TO DO
Copy everything in the data below exactly except the pictures.

TASK MATERIAL
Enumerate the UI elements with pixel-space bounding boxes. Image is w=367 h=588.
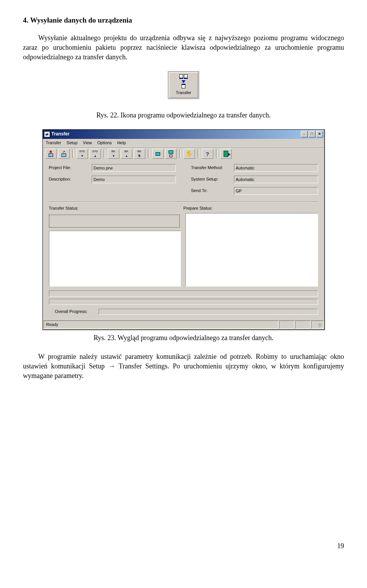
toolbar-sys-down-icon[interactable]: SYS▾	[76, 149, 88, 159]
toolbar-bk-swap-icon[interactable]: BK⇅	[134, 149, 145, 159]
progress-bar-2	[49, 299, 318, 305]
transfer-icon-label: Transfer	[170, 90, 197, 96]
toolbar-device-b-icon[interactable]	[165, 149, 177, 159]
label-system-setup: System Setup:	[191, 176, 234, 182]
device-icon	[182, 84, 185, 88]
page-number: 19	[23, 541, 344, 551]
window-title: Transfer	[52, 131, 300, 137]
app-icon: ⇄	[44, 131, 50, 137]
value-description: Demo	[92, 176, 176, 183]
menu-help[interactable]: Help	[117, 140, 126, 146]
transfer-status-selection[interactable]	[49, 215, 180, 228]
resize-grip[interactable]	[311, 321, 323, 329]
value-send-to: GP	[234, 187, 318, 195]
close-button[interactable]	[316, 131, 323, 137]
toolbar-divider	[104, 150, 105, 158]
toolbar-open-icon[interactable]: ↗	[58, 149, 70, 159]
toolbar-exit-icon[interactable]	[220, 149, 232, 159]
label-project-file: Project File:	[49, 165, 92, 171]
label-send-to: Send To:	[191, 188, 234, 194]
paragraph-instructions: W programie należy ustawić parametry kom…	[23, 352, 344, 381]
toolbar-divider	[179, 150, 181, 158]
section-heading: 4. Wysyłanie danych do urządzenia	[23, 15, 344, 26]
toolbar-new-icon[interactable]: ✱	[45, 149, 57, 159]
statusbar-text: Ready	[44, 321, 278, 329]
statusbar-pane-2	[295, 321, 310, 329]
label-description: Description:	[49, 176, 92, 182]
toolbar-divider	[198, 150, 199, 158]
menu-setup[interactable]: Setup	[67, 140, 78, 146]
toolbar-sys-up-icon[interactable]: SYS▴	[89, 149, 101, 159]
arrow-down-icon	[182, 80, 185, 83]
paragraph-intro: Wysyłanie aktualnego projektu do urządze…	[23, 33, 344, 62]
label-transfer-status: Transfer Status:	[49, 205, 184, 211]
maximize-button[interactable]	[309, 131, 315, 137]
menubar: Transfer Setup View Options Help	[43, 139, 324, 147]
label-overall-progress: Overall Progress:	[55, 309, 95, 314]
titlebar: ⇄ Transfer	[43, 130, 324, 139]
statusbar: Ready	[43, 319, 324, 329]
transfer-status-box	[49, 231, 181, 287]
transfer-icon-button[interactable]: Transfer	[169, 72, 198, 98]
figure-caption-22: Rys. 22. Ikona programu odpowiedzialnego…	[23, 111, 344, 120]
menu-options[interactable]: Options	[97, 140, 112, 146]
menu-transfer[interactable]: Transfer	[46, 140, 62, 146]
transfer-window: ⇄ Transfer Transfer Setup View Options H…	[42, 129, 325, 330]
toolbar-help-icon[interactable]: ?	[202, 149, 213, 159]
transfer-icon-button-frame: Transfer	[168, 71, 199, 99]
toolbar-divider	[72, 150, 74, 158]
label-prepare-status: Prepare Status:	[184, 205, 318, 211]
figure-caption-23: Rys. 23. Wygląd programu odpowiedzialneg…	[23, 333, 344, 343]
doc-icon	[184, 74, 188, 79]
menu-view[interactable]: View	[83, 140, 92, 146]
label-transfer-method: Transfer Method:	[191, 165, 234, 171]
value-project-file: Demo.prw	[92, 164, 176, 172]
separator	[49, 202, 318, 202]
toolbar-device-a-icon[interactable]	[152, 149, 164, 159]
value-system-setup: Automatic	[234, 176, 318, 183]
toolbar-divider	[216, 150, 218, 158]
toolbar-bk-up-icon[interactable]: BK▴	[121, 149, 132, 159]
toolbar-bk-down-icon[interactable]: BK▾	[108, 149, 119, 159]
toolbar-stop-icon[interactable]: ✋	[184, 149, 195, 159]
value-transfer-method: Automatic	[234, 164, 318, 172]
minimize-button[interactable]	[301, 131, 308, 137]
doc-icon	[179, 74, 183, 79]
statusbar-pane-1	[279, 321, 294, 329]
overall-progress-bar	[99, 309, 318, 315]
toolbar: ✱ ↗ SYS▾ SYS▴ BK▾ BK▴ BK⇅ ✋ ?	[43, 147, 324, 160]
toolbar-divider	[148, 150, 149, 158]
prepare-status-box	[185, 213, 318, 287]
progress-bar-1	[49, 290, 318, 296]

EXERCISE ANSWER
Enumerate the UI elements with pixel-space bounding boxes. Image is w=367 h=588.
toolbar-sys-down-icon[interactable]: SYS▾	[76, 149, 88, 159]
toolbar-bk-swap-icon[interactable]: BK⇅	[134, 149, 145, 159]
progress-bar-2	[49, 299, 318, 305]
transfer-icon-label: Transfer	[170, 90, 197, 96]
toolbar-device-b-icon[interactable]	[165, 149, 177, 159]
label-system-setup: System Setup:	[191, 176, 234, 182]
device-icon	[182, 84, 185, 88]
page-number: 19	[23, 541, 344, 551]
window-title: Transfer	[52, 131, 300, 137]
app-icon: ⇄	[44, 131, 50, 137]
value-description: Demo	[92, 176, 176, 183]
menu-help[interactable]: Help	[117, 140, 126, 146]
transfer-status-selection[interactable]	[49, 215, 180, 228]
resize-grip[interactable]	[311, 321, 323, 329]
value-send-to: GP	[234, 187, 318, 195]
close-button[interactable]	[316, 131, 323, 137]
toolbar-divider	[104, 150, 105, 158]
toolbar-open-icon[interactable]: ↗	[58, 149, 70, 159]
toolbar-exit-icon[interactable]	[220, 149, 232, 159]
label-project-file: Project File:	[49, 165, 92, 171]
label-send-to: Send To:	[191, 188, 234, 194]
paragraph-instructions: W programie należy ustawić parametry kom…	[23, 352, 344, 381]
toolbar-divider	[179, 150, 181, 158]
section-heading: 4. Wysyłanie danych do urządzenia	[23, 15, 344, 26]
toolbar-new-icon[interactable]: ✱	[45, 149, 57, 159]
statusbar-text: Ready	[44, 321, 278, 329]
statusbar-pane-2	[295, 321, 310, 329]
label-description: Description:	[49, 176, 92, 182]
toolbar-divider	[198, 150, 199, 158]
menu-setup[interactable]: Setup	[67, 140, 78, 146]
toolbar-sys-up-icon[interactable]: SYS▴	[89, 149, 101, 159]
arrow-down-icon	[182, 80, 185, 83]
paragraph-intro: Wysyłanie aktualnego projektu do urządze…	[23, 33, 344, 62]
label-transfer-status: Transfer Status:	[49, 205, 184, 211]
maximize-button[interactable]	[309, 131, 315, 137]
menubar: Transfer Setup View Options Help	[43, 139, 324, 147]
label-overall-progress: Overall Progress:	[55, 309, 95, 314]
titlebar: ⇄ Transfer	[43, 130, 324, 139]
statusbar: Ready	[43, 319, 324, 329]
transfer-status-box	[49, 231, 181, 287]
transfer-icon-button[interactable]: Transfer	[169, 72, 198, 98]
figure-caption-22: Rys. 22. Ikona programu odpowiedzialnego…	[23, 111, 344, 120]
menu-options[interactable]: Options	[97, 140, 112, 146]
menu-transfer[interactable]: Transfer	[46, 140, 62, 146]
transfer-window: ⇄ Transfer Transfer Setup View Options H…	[42, 129, 325, 330]
toolbar-help-icon[interactable]: ?	[202, 149, 213, 159]
transfer-icon-button-frame: Transfer	[168, 71, 199, 99]
toolbar-divider	[72, 150, 74, 158]
label-prepare-status: Prepare Status:	[184, 205, 318, 211]
figure-caption-23: Rys. 23. Wygląd programu odpowiedzialneg…	[23, 333, 344, 343]
doc-icon	[184, 74, 188, 79]
menu-view[interactable]: View	[83, 140, 92, 146]
label-transfer-method: Transfer Method:	[191, 165, 234, 171]
value-project-file: Demo.prw	[92, 164, 176, 172]
separator	[49, 202, 318, 202]
toolbar-device-a-icon[interactable]	[152, 149, 164, 159]
value-system-setup: Automatic	[234, 176, 318, 183]
toolbar-divider	[216, 150, 218, 158]
toolbar-bk-up-icon[interactable]: BK▴	[121, 149, 132, 159]
toolbar-bk-down-icon[interactable]: BK▾	[108, 149, 119, 159]
toolbar-stop-icon[interactable]: ✋	[184, 149, 195, 159]
value-transfer-method: Automatic	[234, 164, 318, 172]
minimize-button[interactable]	[301, 131, 308, 137]
doc-icon	[179, 74, 183, 79]
statusbar-pane-1	[279, 321, 294, 329]
overall-progress-bar	[99, 309, 318, 315]
toolbar: ✱ ↗ SYS▾ SYS▴ BK▾ BK▴ BK⇅ ✋ ?	[43, 147, 324, 160]
toolbar-divider	[148, 150, 149, 158]
prepare-status-box	[185, 213, 318, 287]
progress-bar-1	[49, 290, 318, 296]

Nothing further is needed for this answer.